07/12/2008

L'Etincelle n° 38

Crise, un plan de relance qui ne relance pas grand-chose     

assezLe gouvernement fédéral vient d’annoncer le déblocage de 2 milliards d’euros pour ce qu’il qualifie de plan de relance.

On pourrait sourire à voir des libéraux, des chrétiens et des socialistes qui hier encore se faisaient les chantres de la concurrence libre et non faussée inscrite dans le Traité de Lisbonne, en revenir aujourd’hui à l’Etat pour colmater les brèches alors que la logique ultra-libérale prend l’eau de toutes parts.

Pourtant, avec à 0.6% du PIB, soit 10 fois moins que la somme empruntée pour « sauver » les banques il y a quelques semaines, ce plan de relance est bien modeste et a tout du pétard mouillé. Par ailleurs, l’affectation de ces 2 milliards est pour l’essentiel un nouveau cadeau au patronat inacceptable pour la gauche.  Bref, le pactole pour les banques et le patronat, des miettes pour les gens !

Tout d’abord, de l’aveu même de la ministre CdH de l’Emploi, Joëlle Milquet, on consacrera « plus d’1 milliard d’euros de baisse du coût du travail ». Ces chiffres traduisent la véritable priorité qui est à nouveau la baisse de ce que certains appellent « charges patronales » et qui sont à la vérité des « cotisations sociales » et donc du salaire différé. En résumé, on va à nouveau appauvrir l’Etat sans la moindre garantie sérieuse d’un « retour sur investissement public ».

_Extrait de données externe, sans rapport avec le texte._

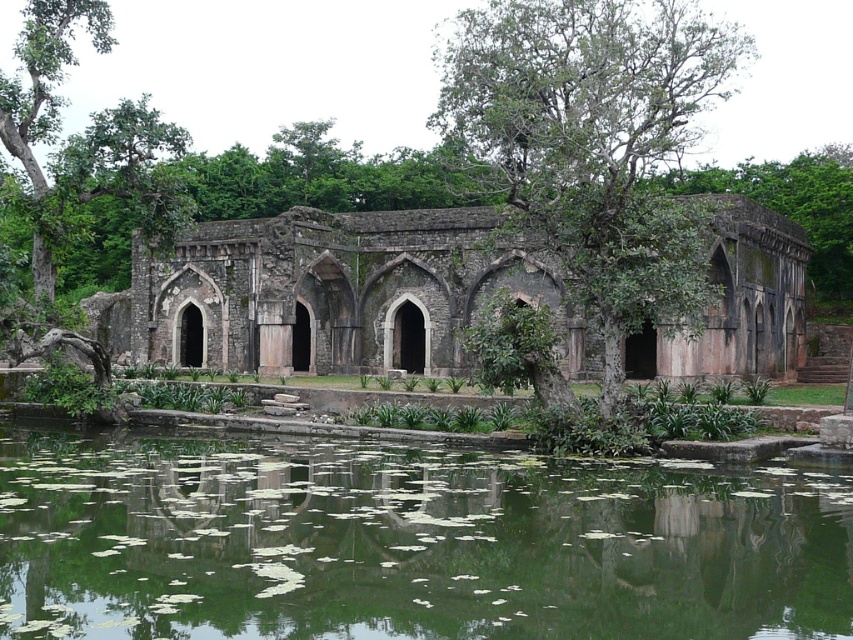 You are standing in front of the ancient stone structure and want to take a photo of both the green reflective water at center and the rustic stone building at center. Which object should you focus on first to ensure both are in sharp focus?

You should focus on the rustic stone building at center first because it is farther away than the green reflective water at center, so adjusting focus from far to near can help ensure both are in sharp focus.

You are an archaeologist examining the ancient stone structure. You notice the green reflective water at center and the green leafy tree at center. Which of these two elements occupies a larger area in the scene?

The green leafy tree at center occupies a larger area in the scene compared to the green reflective water at center.

From the picture: You are an architect visiting the ancient stone structure. You notice the green leafy tree at center and the rustic stone building at center. Which one appears narrower in the scene?

The green leafy tree at center has a lesser width compared to rustic stone building at center, so it appears narrower. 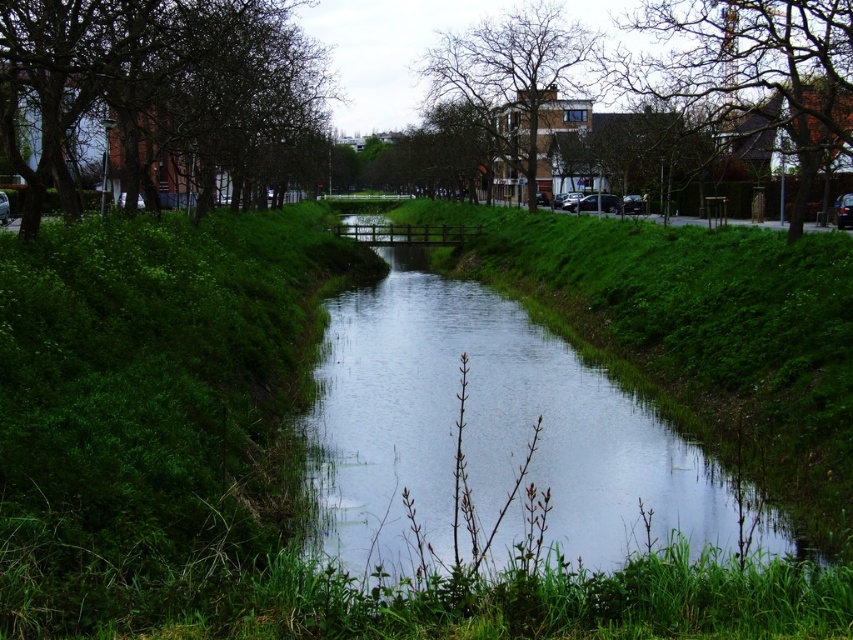 Can you confirm if bare branches at upper right is smaller than bare branches at upper center?

Incorrect, bare branches at upper right is not smaller in size than bare branches at upper center.

Is bare branches at upper right thinner than bare branches at upper center?

Incorrect, bare branches at upper right's width is not less than bare branches at upper center's.

Does point (683, 61) come closer to viewer compared to point (508, 26)?

Yes, it is.

The height and width of the screenshot is (640, 853). Identify the location of bare branches at upper right. [x=753, y=67].

Can you confirm if dark brown textured tree at left is positioned to the right of bare branches at upper right?

No, dark brown textured tree at left is not to the right of bare branches at upper right.

Who is lower down, dark brown textured tree at left or bare branches at upper right?

dark brown textured tree at left

Where is `dark brown textured tree at left`? Image resolution: width=853 pixels, height=640 pixels. dark brown textured tree at left is located at coordinates (157, 77).

You are a GUI agent. You are given a task and a screenshot of the screen. Output one action in this format:
    pyautogui.click(x=<x>, y=<y>)
    Task: Click on the dark brown textured tree at left
    Image resolution: width=853 pixels, height=640 pixels.
    Given the screenshot: What is the action you would take?
    pyautogui.click(x=157, y=77)

Between dark brown textured tree at left and bare branches at upper center, which one is positioned higher?

bare branches at upper center is above.

Between dark brown textured tree at left and bare branches at upper center, which one has more height?

With more height is bare branches at upper center.

Which is in front, point (83, 38) or point (579, 32)?

Positioned in front is point (83, 38).

In order to click on dark brown textured tree at left in this screenshot , I will do `click(157, 77)`. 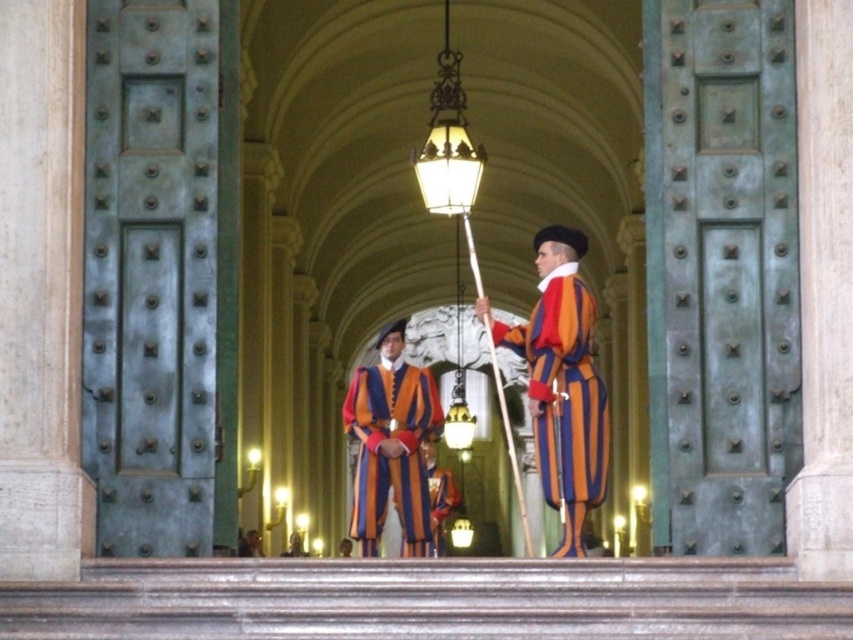 In the grand hallway with arched ceilings, you see two people wearing uniforms. One has a striped velvet uniform at center and the other an orange striped uniform at center. From your perspective, which uniform is positioned to the left?

The striped velvet uniform at center is to the left of the orange striped uniform at center.

Looking at this image, you are a visitor in this grand hallway and see both the orange striped fabric at center and the orange striped uniform at center. Which one is nearer to you?

The orange striped fabric at center is closer to the viewer than the orange striped uniform at center.

You are a visitor in this grand hallway and notice two uniforms at the center. Which one is positioned higher between the striped velvet uniform at center and the orange striped uniform at center?

The striped velvet uniform at center is positioned higher than the orange striped uniform at center. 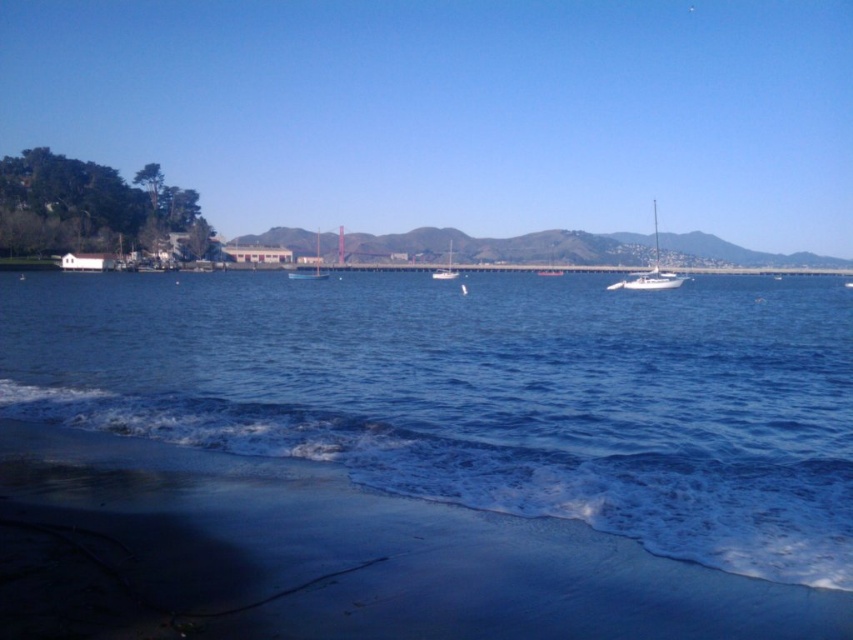 You are standing on the beach and want to take a photo of the point at coordinates (311, 276). Your camera has a maximum zoom range of 80 meters. Can you capture the point clearly without moving closer?

The point at coordinates (311, 276) is 90.56 meters away from the camera, which exceeds the maximum zoom range of 80 meters. Therefore, you cannot capture the point clearly without moving closer.

You are standing on the sandy beach at lower left and want to reach the blue liquid water at lower center. Which direction should you walk to get there?

You should walk towards the direction of the blue liquid water at lower center since it is located at the lower center relative to the sandy beach at lower left.

You are standing on the sandy beach at lower left and want to reach the blue liquid water at lower center. How does the height difference between them affect your path?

En matière de logements, un des axes de ce plan, le gouvernement a décidé de favoriser spécifiquement les nouvelles constructions via un abaissement de la TVA.  Adversaires des taxes indirectes, nous sommes favorables aux baisses de TVA, pour autant qu’il ne s’agisse pas de vider les caisses de l’Etat et qu’elles soient compensées par d’autres rentrées (notamment sur les revenus du capital). Cependant, le choix fait ici nous semble contestable. Alors que rien qu’en Wallonie, plus de 40.000 personnes sont en attente d’un logement social et que le bâti social a en moyenne plus de 45 ans, cette mesure nie l’urgence sociale et s’adresse en priorité à ceux qui ont les moyens de construire et ne sont pas les plus touchés par cette crise.  Elle est également anti-écologique car elle ne cible pas la priorité qui est la restauration (avec notamment une aide massive à l’isolation via un tiers-payeur) des bâtiments existants et ce en passant si nécessaire par la réquisition des bâtiments laissés vides, ainsi que la densification de l’habitat.  Au contraire, cette mesure risque d’inciter à la construction de nouvelles maisons isolées et à une plus grande dispersion de l’habitat. Cette dispersion affaiblira plus encore une mobilité axée sur les transports en commun.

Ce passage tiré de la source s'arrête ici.